• **TASK DESCRIPTION**:
Wherever a picture appears in the data below, omit it, and restate everything else word for word.

━━ ENTRIES PROVIDED

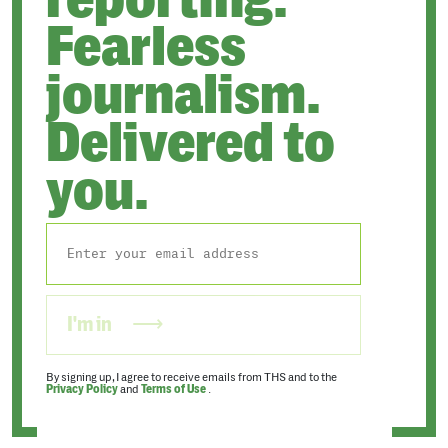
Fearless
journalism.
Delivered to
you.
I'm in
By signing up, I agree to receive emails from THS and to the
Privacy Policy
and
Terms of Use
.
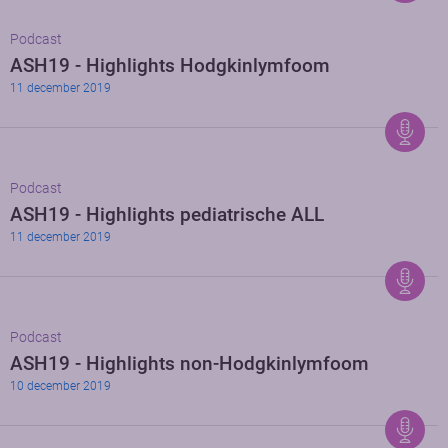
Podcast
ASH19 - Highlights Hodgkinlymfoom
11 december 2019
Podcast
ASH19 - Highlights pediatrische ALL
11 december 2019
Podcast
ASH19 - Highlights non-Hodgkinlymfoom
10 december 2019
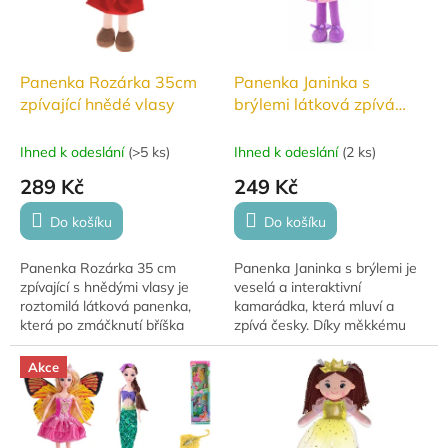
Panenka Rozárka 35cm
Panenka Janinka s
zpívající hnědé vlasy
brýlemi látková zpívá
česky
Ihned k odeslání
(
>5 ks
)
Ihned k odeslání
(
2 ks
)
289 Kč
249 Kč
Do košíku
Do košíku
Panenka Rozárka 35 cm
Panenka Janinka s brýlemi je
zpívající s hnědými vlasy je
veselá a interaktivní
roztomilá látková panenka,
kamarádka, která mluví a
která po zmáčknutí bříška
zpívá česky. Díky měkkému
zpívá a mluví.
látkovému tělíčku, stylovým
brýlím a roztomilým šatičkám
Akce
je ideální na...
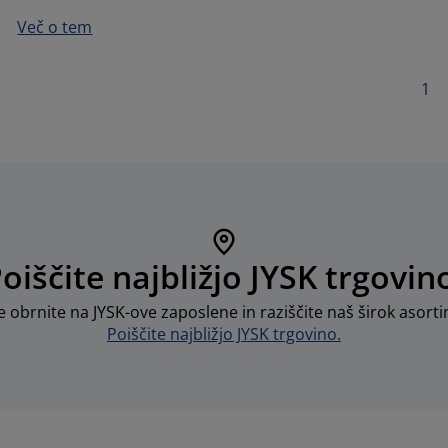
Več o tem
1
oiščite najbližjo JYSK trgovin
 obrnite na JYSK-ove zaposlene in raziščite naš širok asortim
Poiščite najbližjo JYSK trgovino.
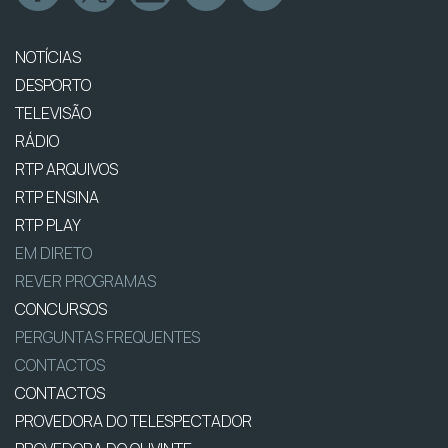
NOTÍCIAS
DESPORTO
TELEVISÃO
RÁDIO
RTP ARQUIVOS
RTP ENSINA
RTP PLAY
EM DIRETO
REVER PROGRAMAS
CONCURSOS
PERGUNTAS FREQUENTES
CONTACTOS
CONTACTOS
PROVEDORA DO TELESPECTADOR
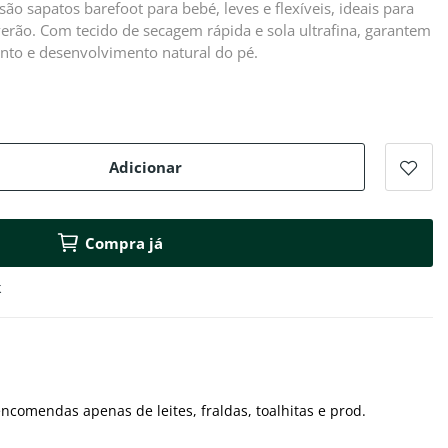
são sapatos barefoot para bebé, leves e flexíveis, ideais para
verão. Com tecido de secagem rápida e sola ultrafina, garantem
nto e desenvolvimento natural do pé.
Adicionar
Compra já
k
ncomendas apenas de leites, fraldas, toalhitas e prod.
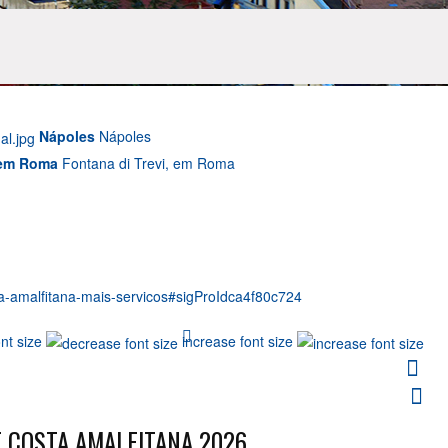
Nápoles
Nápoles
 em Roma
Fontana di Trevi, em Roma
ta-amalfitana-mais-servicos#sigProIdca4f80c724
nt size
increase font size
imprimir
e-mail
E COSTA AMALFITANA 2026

━━━━

• **PROBLEM SOLUTION**:
Fearless
journalism.
Delivered to
you.
I'm in
By signing up, I agree to receive emails from THS and to the
Privacy Policy
and
Terms of Use
.
Podcast
ASH19 - Highlights Hodgkinlymfoom
11 december 2019
Podcast
ASH19 - Highlights pediatrische ALL
11 december 2019
Podcast
ASH19 - Highlights non-Hodgkinlymfoom
10 december 2019
Panenka Rozárka 35cm
Panenka Janinka s
zpívající hnědé vlasy
brýlemi látková zpívá
česky
Ihned k odeslání
(
>5 ks
)
Ihned k odeslání
(
2 ks
)
289 Kč
249 Kč
Do košíku
Do košíku
Panenka Rozárka 35 cm
Panenka Janinka s brýlemi je
zpívající s hnědými vlasy je
veselá a interaktivní
roztomilá látková panenka,
kamarádka, která mluví a
která po zmáčknutí bříška
zpívá česky. Díky měkkému
zpívá a mluví.
látkovému tělíčku, stylovým
brýlím a roztomilým šatičkám
Akce
je ideální na...
Več o tem
1
oiščite najbližjo JYSK trgovin
 obrnite na JYSK-ove zaposlene in raziščite naš širok asortim
Poiščite najbližjo JYSK trgovino.
NOTÍCIAS
DESPORTO
TELEVISÃO
RÁDIO
RTP ARQUIVOS
RTP ENSINA
RTP PLAY
EM DIRETO
REVER PROGRAMAS
CONCURSOS
PERGUNTAS FREQUENTES
CONTACTOS
CONTACTOS
PROVEDORA DO TELESPECTADOR
são sapatos barefoot para bebé, leves e flexíveis, ideais para
verão. Com tecido de secagem rápida e sola ultrafina, garantem
nto e desenvolvimento natural do pé.
Adicionar
Compra já
k
ncomendas apenas de leites, fraldas, toalhitas e prod.
Nápoles
Nápoles
 em Roma
Fontana di Trevi, em Roma
ta-amalfitana-mais-servicos#sigProIdca4f80c724
nt size
increase font size
imprimir
e-mail
E COSTA AMALFITANA 2026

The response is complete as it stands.